Aspek-aspek penilaian PAI



Evaluasi di dalam pendidikan Islam merupakan salah satu komponen dari system pendidikan Islam yang harus dilakukan secara sistematis dan terencana sebagai alat untuk mengukur keberhasilan atau target yang akan dicapai dalam proses pendidikan Islam dan proses pembelajaran.
Secara harfiah evaluasi berasal dari bahasa Inggris, evaluation, yang berarti penilaian dan penaksiran.
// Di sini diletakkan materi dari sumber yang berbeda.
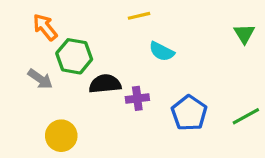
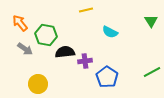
orange arrow: (45, 27) -> (20, 23), moved
cyan semicircle: (162, 51) -> (110, 32), moved
blue pentagon: (189, 113) -> (107, 77), moved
Dalam bahasa Arab, dijumpai istilah imtihan, yang berarti ujian, dan khataman yang berarti cara menilai hasil akhir dari proses kegiatan. Sedangkan secara istilah, ada beberapa pendapat, namun pada dasarnya sama, hanya berbeda dalam redaksinya saja. Oemar Hamalik mengartikan evaluasi sebagai suatu proses penaksiran terhadap kemajuan, pertumbuhan, dan perkembangan peserta didik untuk tujuan pendidikan.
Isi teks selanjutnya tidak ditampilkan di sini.